# Pension Factors for Redundancy Lump Sum Payment



## CD16575 (15 Aug 2008)

I will shortly be made redundant. I have 11 years service with the company. I have been contributing to the company pension for the past 7 years. I will be using the Standard Capital Superannuation Benefit method for calculating the taxable amount. I have been told that my pension lump sum present day value is 7100 euro. Should I use the full 10000 allowance and give up my pension lump sum. I am 37 years old.


----------



## ClubMan (15 Aug 2008)

Moved from .


----------



## Don_08 (15 Aug 2008)

It depends on your figures really.  I think you actually mean the Increased Exemption as you refer to 10000 not the SCSB.
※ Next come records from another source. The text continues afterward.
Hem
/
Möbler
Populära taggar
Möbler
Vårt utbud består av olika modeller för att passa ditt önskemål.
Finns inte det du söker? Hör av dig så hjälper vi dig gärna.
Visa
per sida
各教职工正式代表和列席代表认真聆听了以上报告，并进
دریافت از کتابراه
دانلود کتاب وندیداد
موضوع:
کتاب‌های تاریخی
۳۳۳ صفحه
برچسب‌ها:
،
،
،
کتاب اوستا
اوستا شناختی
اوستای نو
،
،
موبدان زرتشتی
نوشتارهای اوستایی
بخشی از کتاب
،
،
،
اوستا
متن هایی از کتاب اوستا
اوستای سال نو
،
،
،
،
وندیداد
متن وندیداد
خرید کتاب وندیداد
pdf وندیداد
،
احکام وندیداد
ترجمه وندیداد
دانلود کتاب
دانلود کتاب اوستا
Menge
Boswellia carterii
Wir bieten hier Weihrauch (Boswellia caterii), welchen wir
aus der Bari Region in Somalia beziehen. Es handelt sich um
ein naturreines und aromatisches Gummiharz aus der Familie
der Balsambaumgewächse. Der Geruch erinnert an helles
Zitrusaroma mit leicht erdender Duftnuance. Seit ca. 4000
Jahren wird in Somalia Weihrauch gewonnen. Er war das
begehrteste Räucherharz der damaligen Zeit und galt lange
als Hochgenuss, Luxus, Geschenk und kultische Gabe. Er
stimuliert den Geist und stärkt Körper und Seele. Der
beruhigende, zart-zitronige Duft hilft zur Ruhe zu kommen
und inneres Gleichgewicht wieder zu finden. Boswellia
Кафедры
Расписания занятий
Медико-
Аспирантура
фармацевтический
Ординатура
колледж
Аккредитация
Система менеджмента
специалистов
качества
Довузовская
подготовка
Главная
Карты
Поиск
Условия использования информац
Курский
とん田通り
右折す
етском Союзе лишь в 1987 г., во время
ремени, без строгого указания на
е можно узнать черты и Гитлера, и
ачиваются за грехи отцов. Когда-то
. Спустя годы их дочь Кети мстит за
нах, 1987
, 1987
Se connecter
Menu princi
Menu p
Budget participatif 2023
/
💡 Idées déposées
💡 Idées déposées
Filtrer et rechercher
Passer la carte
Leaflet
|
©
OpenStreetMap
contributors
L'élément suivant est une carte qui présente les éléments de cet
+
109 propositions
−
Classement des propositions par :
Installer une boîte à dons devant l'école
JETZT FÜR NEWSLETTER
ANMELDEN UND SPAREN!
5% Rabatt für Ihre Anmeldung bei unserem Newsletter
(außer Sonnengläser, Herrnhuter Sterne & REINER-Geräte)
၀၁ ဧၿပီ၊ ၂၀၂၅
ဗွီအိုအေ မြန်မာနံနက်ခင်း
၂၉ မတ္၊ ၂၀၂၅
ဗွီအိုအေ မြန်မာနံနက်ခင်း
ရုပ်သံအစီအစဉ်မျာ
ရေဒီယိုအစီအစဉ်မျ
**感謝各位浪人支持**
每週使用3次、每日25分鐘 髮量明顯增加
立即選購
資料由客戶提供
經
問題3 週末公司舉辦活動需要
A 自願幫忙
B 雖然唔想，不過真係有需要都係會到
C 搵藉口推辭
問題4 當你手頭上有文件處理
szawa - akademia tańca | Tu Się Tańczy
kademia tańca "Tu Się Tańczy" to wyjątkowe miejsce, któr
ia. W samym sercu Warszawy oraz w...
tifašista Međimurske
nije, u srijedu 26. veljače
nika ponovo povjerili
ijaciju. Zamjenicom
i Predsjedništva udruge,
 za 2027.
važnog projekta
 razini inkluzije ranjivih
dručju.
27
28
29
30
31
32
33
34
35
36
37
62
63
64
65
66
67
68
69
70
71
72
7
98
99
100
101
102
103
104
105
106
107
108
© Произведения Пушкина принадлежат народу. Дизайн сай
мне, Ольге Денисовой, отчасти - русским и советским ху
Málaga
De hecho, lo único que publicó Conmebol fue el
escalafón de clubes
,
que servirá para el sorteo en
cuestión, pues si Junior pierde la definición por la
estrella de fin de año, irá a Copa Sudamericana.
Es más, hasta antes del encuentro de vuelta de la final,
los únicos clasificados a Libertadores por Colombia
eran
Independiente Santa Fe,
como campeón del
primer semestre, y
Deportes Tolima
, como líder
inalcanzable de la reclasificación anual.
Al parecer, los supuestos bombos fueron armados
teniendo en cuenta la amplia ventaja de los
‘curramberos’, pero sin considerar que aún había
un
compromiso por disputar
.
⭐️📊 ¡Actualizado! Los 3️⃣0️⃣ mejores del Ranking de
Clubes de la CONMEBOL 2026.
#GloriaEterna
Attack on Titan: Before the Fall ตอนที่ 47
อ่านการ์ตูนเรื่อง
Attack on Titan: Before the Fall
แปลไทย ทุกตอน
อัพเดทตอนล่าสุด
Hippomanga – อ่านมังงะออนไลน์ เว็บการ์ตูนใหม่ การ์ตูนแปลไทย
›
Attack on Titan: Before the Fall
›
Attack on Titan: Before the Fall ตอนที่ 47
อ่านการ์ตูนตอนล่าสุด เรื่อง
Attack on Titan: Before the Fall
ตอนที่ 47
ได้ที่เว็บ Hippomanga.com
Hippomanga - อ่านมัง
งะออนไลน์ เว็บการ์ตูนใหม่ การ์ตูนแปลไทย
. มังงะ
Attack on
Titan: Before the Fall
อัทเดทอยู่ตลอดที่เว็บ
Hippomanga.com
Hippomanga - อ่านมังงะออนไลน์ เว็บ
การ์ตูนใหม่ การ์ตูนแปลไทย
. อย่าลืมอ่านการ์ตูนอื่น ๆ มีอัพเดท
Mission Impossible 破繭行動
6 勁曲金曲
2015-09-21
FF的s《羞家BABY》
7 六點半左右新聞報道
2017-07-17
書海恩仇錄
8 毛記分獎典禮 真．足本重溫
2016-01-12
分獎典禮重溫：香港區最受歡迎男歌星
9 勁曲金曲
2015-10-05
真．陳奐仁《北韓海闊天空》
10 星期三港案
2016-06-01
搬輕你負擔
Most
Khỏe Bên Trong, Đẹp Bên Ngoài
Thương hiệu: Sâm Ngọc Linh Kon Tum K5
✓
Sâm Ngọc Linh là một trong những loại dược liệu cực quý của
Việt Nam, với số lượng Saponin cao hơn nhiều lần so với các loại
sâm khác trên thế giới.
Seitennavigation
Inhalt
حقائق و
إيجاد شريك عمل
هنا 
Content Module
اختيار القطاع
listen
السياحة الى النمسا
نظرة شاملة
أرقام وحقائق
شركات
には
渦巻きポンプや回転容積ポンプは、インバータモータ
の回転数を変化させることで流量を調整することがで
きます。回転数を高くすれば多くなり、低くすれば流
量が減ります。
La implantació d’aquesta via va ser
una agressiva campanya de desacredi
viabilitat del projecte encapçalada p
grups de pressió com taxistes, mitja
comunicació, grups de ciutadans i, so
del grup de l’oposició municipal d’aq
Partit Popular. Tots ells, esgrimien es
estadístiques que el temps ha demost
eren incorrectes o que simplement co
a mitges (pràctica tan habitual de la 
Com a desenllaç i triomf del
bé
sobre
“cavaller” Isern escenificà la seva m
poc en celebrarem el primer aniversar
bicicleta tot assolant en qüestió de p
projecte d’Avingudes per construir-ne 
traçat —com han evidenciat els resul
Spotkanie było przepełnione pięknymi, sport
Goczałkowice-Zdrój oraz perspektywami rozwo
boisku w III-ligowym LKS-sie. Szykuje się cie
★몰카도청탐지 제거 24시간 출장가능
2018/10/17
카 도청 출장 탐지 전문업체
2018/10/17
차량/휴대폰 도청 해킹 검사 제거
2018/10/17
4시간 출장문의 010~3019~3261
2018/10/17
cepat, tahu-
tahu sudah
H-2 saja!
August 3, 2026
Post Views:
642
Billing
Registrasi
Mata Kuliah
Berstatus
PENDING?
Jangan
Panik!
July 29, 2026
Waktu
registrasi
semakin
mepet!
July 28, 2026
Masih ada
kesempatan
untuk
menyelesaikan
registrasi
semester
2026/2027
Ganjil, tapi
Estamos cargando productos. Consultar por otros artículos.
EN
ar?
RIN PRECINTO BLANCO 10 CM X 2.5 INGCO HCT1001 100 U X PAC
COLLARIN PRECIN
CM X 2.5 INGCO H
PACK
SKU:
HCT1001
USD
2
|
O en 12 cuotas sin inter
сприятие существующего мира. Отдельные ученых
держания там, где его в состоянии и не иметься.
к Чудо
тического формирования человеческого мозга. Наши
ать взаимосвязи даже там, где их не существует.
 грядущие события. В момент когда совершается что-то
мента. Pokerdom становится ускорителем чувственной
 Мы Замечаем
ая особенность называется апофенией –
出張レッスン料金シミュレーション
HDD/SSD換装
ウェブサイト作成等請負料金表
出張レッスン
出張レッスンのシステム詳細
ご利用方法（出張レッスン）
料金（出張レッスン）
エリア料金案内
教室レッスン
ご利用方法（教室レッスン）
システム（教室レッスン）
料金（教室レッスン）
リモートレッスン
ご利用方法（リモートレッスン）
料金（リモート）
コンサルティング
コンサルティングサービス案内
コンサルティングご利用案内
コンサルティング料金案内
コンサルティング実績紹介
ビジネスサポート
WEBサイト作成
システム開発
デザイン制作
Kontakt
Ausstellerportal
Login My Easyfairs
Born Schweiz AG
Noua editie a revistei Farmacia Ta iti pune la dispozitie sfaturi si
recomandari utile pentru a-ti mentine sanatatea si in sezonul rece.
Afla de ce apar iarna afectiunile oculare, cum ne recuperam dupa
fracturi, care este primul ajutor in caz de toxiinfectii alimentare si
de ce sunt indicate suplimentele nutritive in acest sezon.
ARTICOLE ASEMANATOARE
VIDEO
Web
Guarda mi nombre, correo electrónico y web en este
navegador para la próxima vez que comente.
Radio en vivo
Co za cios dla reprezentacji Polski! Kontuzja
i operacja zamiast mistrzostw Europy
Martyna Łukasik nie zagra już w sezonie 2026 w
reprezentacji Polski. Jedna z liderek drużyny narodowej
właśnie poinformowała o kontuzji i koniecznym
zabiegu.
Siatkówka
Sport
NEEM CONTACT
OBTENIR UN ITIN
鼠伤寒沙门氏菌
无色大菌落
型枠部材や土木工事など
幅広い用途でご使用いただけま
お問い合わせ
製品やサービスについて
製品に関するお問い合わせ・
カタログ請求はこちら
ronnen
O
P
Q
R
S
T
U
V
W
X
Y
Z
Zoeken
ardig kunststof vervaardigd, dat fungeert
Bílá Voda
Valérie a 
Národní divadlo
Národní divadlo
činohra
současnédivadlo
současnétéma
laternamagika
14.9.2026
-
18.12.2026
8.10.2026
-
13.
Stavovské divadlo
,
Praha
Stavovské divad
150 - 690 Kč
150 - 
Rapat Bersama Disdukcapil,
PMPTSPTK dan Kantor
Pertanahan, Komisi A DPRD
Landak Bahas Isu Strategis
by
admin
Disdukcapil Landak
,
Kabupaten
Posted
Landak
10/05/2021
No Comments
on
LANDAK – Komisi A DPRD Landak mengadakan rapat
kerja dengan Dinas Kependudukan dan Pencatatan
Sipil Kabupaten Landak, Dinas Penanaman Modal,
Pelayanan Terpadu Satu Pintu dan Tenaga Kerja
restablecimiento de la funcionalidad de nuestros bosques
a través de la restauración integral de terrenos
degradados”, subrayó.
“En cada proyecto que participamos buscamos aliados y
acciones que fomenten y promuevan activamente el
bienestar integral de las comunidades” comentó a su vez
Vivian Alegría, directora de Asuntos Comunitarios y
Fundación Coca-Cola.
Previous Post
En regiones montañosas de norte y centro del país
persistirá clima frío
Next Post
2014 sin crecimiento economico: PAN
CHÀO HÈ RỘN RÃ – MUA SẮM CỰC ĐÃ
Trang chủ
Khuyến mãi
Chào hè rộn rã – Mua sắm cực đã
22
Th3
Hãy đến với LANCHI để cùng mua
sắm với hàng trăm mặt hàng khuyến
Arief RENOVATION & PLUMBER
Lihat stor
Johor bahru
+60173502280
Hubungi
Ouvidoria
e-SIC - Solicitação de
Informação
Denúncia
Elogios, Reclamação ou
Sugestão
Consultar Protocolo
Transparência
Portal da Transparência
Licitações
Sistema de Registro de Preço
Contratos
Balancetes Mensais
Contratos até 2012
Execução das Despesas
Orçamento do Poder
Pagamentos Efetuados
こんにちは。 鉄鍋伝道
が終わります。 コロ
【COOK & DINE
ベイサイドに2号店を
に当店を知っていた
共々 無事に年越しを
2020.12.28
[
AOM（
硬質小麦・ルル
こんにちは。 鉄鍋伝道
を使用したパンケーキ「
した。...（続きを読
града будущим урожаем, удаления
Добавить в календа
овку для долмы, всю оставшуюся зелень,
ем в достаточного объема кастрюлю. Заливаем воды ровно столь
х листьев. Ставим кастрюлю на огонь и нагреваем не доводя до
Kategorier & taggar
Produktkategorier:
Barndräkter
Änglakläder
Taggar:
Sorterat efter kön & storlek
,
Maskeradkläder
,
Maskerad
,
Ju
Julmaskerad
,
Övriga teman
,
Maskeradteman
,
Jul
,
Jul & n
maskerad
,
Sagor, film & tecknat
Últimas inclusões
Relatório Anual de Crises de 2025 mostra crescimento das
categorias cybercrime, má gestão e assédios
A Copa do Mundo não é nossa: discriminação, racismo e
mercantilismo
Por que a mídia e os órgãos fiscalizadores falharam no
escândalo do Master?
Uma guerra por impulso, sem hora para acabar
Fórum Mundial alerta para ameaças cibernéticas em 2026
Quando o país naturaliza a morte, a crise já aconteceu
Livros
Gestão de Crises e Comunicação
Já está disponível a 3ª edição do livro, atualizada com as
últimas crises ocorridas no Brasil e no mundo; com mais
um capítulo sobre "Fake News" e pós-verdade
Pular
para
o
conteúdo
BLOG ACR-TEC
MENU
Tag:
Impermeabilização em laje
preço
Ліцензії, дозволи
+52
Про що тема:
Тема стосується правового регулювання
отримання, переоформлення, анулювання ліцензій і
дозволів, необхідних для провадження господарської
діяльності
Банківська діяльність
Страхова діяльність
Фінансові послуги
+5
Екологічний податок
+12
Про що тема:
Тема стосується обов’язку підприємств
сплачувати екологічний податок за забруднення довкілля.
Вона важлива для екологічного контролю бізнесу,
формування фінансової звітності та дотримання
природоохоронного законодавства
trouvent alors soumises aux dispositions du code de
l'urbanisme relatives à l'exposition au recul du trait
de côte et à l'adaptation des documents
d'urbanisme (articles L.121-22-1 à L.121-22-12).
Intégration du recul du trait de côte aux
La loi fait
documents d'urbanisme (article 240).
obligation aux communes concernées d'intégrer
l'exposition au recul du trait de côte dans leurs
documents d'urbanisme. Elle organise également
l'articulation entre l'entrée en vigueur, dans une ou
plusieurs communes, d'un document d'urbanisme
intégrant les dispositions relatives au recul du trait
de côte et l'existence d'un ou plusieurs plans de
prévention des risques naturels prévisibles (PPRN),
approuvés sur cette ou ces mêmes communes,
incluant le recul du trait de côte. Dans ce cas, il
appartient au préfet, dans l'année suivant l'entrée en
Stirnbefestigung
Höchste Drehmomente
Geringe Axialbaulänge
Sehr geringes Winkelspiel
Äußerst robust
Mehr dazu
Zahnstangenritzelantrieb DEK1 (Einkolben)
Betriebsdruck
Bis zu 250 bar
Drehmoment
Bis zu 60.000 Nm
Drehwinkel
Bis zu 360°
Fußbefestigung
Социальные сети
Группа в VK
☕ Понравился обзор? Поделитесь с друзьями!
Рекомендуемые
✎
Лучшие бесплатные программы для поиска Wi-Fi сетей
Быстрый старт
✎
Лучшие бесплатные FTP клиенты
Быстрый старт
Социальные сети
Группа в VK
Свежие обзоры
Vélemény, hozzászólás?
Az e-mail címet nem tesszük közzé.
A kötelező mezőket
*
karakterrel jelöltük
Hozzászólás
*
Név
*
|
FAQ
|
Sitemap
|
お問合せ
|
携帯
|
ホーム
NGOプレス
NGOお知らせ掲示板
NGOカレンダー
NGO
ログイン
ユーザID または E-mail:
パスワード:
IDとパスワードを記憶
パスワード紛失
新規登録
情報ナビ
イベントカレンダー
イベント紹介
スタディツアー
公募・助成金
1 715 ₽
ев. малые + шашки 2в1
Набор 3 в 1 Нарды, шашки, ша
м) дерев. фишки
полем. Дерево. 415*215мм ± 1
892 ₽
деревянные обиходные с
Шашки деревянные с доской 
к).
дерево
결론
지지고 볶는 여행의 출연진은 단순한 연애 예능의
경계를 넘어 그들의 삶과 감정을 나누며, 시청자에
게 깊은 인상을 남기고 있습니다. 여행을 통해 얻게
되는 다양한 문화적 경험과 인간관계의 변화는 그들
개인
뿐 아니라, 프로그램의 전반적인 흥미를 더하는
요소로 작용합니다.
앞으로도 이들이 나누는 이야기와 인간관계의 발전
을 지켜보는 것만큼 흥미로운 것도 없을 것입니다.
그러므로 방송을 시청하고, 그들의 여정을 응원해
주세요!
If you take the full increased exemption without deducting the 7,100 how much tax will you end up paying compared to the figure when it is deducted?

And how much you need the extra cash now?

By waiving your right to take your tax free sum at retirement ( and effectively taking it now) - you are only waiving the option to take a tax free cash.  So you are not losing any value.  Eg   At retirement you would have had choice of pension of €5,000 p.a.  or tax free cash of €7,500 and pension of €4,300 p.a..   These are the same value, but if you waive your right, you will only have option 1.

You are only 37, and you will still have the right to take the tax free cash from any pension you build up in the future.


----------